[Saved data entries]
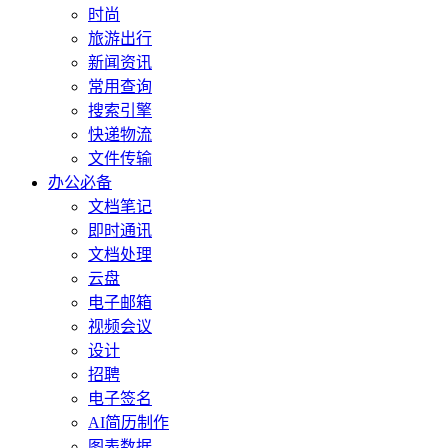
时尚
旅游出行
新闻资讯
常用查询
搜索引擎
快递物流
文件传输
办公必备
文档笔记
即时通讯
文档处理
云盘
电子邮箱
视频会议
设计
招聘
电子签名
AI简历制作
图表数据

• What the exercise asks
A verbatim copy of the data, pictures removed, is the expected result.

• Answer
时尚
旅游出行
新闻资讯
常用查询
搜索引擎
快递物流
文件传输
办公必备
文档笔记
即时通讯
文档处理
云盘
电子邮箱
视频会议
设计
招聘
电子签名
AI简历制作
图表数据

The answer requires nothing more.